Thursday, October 23, 2003

Scalia

More fun with Tony:

WASHINGTON - Supreme Court Justice Antonin Scalia (news - web sites) ridiculed his court's recent ruling legalizing gay sex, telling an audience of conservative activists Thursday that the ruling ignores the Constitution in favor of a modern, liberal sensibility.

The ruling, Scalia said, "held to be a constitutional right what had been a criminal offense at the time of the founding and for nearly 200 years thereafter."

Scalia adopted a mocking tone to read from the court's June ruling that struck down state antisodomy laws in Texas and elsewhere."

I'm sure some of my smarter readers can come up with some other fine examples of things which had been a criminal offense for a very long time but have since been ruled unconstitutional....

....ah, the good old days.

When black servants were reduced to slavery, the colonial governing classes redoubled their efforts to stamp out racial mixing. Miscegenation in this era was not only a serious breach of Puritan morality, but also a serious threat to slavery and the stability of the servile labor force.
The earliest record available against the cohabitation of black-white servants was the case of Hugh Davis, a white servant in Virginia who was sentenced to a public beating on Sept. 17, 1630, before an assembly of blacks and others for defiling himself with a Negro. It was required that he confesses as much the following Sabbath (Burger 10).
The first law to deter racial intermarriage was enacted in the early colonial period.

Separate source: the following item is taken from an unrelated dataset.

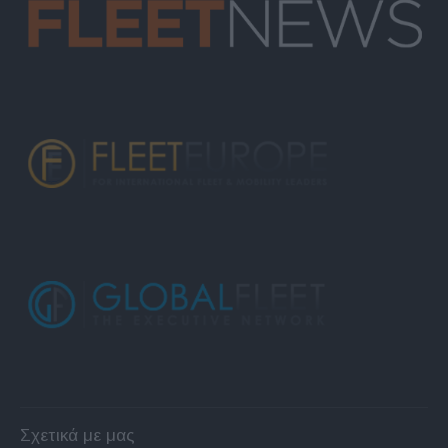
Σχετικά με μας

The General Assembly of the Colony of Maryland in 1661 deplored the fact that there were many cases of intermarriage between white female servants and black slaves. It legislated that if any free born white woman intermarried with a black slave; she would have to serve her husbands master as long as the slave lived (Burger 10-11).
In 1681, a new Maryland law decreed that any freeborn white woman who married a black slave with the permission of the slave''s master could retain her freedom. However, the master or mistress of the intermarried slave and the clergyman performing the ceremony were to be penalized by a fine. This law was an attempt to deter racial intermarriage by shifting the penalty to those allegedly responsible for the action of slaves (Burger 11).
Some other colonies also legislated against black-white marriages. North Carolina in 1715 set up a heavy fine and a period of servitude for any white woman who married a Negro. It also provided a 50-pound fine to the clergyman who officiated. Massachusetts in 1705, and Pennsylvania in 1725 also passed similar legislation (Burger 11).
In the legislatures of several of the states which had no prohibitive laws to prevent black-white marriages, bills to prevent such, were introduced several times in states such as WI, MASS, CONN, WA, KS, MN, IA, IL, MI, OH, PA, NY. Congress also considered bills to prevent this in D.C. The states which had laws against black white marriages followed a similar pattern, mostly southern and western states, while northern ones had no laws. After the U.S. became a nation, eventually 33 states prohibited one or more forms of interracial marriage (Burger 13).
After the adoption of the 14th amendment to the constitution, July 28, 1868, the question immediately arose whether or not state laws prohibiting intermarriage denied colored people the equality guaranteed to them by the amendment. Most cases were decided in State courts and the laws were upheld (Burger 13).

In 1883, the United States Supreme Court upheld a state statute upholding a larger penalty for adultery or fornication when committed by members of different races (Pace vs. Alabama). A similar Florida statute was overturned in 1962, but even as late as 1964 (just 35 years ago folks), 19 states still had these laws existing (with Indiana and Wyoming being the two non-Southern states with laws against miscegenation) (David 1).


I look forward to Scalia reading from Loving v. Virginia in a mocking tone in front of Clarence and Virginia Thomas.